Phénomène socio-dégénératif pour certains, catastrophe écologique pour d’autres, la mondialisation reste pour le plus grand nombre un puissant déclencheur de pulsions consuméristes quasi orgasmiques. Comme le note Sébastien Bohler (Le bug humain, Robert Laffont, 2019), la mondialisation est notre meilleure alliée tant elle a permis de démocratiser ce qui était pendant des milliers d’années réservé à une élite.
Dans ce contexte, le débat n’est pas « devons-nous acter de la fin de la mondialisation », mais « comment pouvons-nous rendre la mondialisation plus vertueuse » ?
Tout d’abord, il est essentiel de ne jamais perdre de vue que la mondialisation ne rend pas une nation compétitive par nature, c’est la compétitivité d’une nation qui lui permet de jouir du potentiel de la mondialisation.

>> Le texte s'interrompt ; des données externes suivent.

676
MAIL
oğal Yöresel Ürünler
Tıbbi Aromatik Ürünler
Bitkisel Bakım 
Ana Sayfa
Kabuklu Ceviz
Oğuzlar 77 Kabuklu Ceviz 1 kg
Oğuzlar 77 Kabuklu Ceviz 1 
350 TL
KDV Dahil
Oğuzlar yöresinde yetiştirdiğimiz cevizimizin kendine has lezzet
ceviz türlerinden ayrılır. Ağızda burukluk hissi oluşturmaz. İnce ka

L’enjeu est, à l’évidence, dans l’avènement d’une mondialisation « raisonnée », préservant le libre-échange tout en prenant mieux en compte des objectifs aujourd’hui bafoués par le court-termisme ou par l’égoïsme des Etats
Si le débat sur la souveraineté industrielle ouvert par la crise est légitime, nous devons surtout nous donner les moyens de faire partie de la compétition mondiale, pour bénéficier de l’effet multiplicateur d’un terrain de jeu planétaire. Cela passe par des réglementations stables et efficaces, co-construites avec les acteurs économiques, par l’investissement dans les infrastructures (télécoms, énergie, fret), par la formation, par la recherche, par des politiques européennes coordonnées, volontaristes et résolument tournées vers une mondialisation de conquêtes.
Libre échange. L’enjeu est aussi, à l’évidence, dans l’avènement d’une mondialisation « raisonnée », préservant le libre échange tout en prenant mieux en compte des objectifs aujourd’hui bafoués par le court-termisme ou par l’égoïsme des Etats : la protection de l’environnement, l’équité sociale ou encore la loyauté dans les relations commerciales. Les instruments – donner un prix au carbone, protéger les droits de propriété intellectuelle, appliquer des mesures anti-dumping social ou anti-subventions publiques – sont connus. C’est la volonté politique de les appliquer de façon cohérente au niveau mondial qui fait défaut. Il faut, pour cela, refonder le multilatéralisme, sortir du bourbier du « cycle de Doha », engagé par l’OMC depuis 2001 sans aucun résultat. Le défi est immense mais la gravité de la situation actuelle nous impose un grand remodelage de l’ordre mondial.